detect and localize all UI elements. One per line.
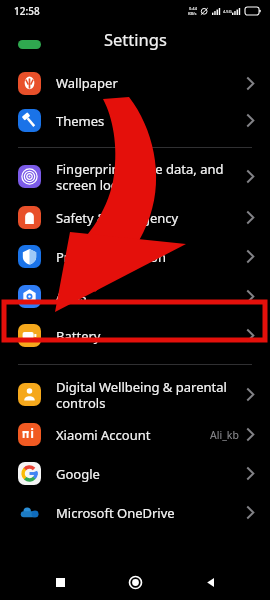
button[interactable]: Apps — [0, 276, 270, 316]
button[interactable]: Home — [120, 567, 150, 597]
staticText: Fingerprints, face data, and screen lock — [56, 160, 244, 193]
button[interactable]: Back — [195, 567, 225, 597]
staticText: Ali_kb — [210, 428, 239, 442]
button[interactable]: Fingerprints, face data, and screen lock — [0, 155, 270, 198]
staticText: 12:58 — [14, 4, 40, 18]
staticText: Privacy protection — [56, 248, 244, 266]
staticText: Microsoft OneDrive — [56, 504, 244, 522]
staticText: 0.44 — [189, 6, 197, 11]
staticText: Apps — [56, 287, 244, 305]
staticText: 4.5G — [223, 9, 232, 14]
staticText: Wallpaper — [56, 74, 244, 92]
staticText: Xiaomi Account — [56, 426, 210, 444]
button[interactable]: Digital Wellbeing & parental controls — [0, 373, 270, 415]
button[interactable]: Privacy protection — [0, 237, 270, 276]
staticText: Google — [56, 465, 244, 483]
button[interactable]: Microsoft OneDrive — [0, 493, 270, 532]
staticText: Battery — [56, 327, 244, 345]
button[interactable]: Google — [0, 454, 270, 493]
staticText: Themes — [56, 112, 244, 130]
button[interactable]: Xiaomi Account — [0, 415, 270, 454]
button[interactable]: Safety & emergency — [0, 198, 270, 237]
staticText: Digital Wellbeing & parental controls — [56, 378, 244, 411]
staticText: KB/s — [188, 11, 197, 16]
button[interactable]: Recents — [45, 567, 75, 597]
button[interactable]: Battery — [0, 316, 270, 355]
button[interactable]: Themes — [0, 102, 270, 139]
staticText: Safety & emergency — [56, 209, 244, 227]
button[interactable]: Wallpaper — [0, 64, 270, 102]
staticText: Settings — [104, 28, 167, 50]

*Instructions for the task*
Transcribe the full listing above exactly, with the images removed.

*Task response*
detect and localize all UI elements. One per line.
button[interactable]: Apps — [0, 276, 270, 316]
button[interactable]: Home — [120, 567, 150, 597]
staticText: Fingerprints, face data, and screen lock — [56, 160, 244, 193]
button[interactable]: Back — [195, 567, 225, 597]
staticText: Ali_kb — [210, 428, 239, 442]
button[interactable]: Fingerprints, face data, and screen lock — [0, 155, 270, 198]
staticText: 12:58 — [14, 4, 40, 18]
staticText: Privacy protection — [56, 248, 244, 266]
staticText: Microsoft OneDrive — [56, 504, 244, 522]
staticText: 0.44 — [189, 6, 197, 11]
staticText: Apps — [56, 287, 244, 305]
staticText: 4.5G — [223, 9, 232, 14]
staticText: Wallpaper — [56, 74, 244, 92]
staticText: Xiaomi Account — [56, 426, 210, 444]
button[interactable]: Digital Wellbeing & parental controls — [0, 373, 270, 415]
button[interactable]: Privacy protection — [0, 237, 270, 276]
staticText: Google — [56, 465, 244, 483]
button[interactable]: Microsoft OneDrive — [0, 493, 270, 532]
staticText: Battery — [56, 327, 244, 345]
button[interactable]: Google — [0, 454, 270, 493]
staticText: Themes — [56, 112, 244, 130]
button[interactable]: Xiaomi Account — [0, 415, 270, 454]
button[interactable]: Safety & emergency — [0, 198, 270, 237]
staticText: Digital Wellbeing & parental controls — [56, 378, 244, 411]
staticText: KB/s — [188, 11, 197, 16]
button[interactable]: Recents — [45, 567, 75, 597]
button[interactable]: Battery — [0, 316, 270, 355]
button[interactable]: Themes — [0, 102, 270, 139]
staticText: Safety & emergency — [56, 209, 244, 227]
button[interactable]: Wallpaper — [0, 64, 270, 102]
staticText: Settings — [104, 28, 167, 50]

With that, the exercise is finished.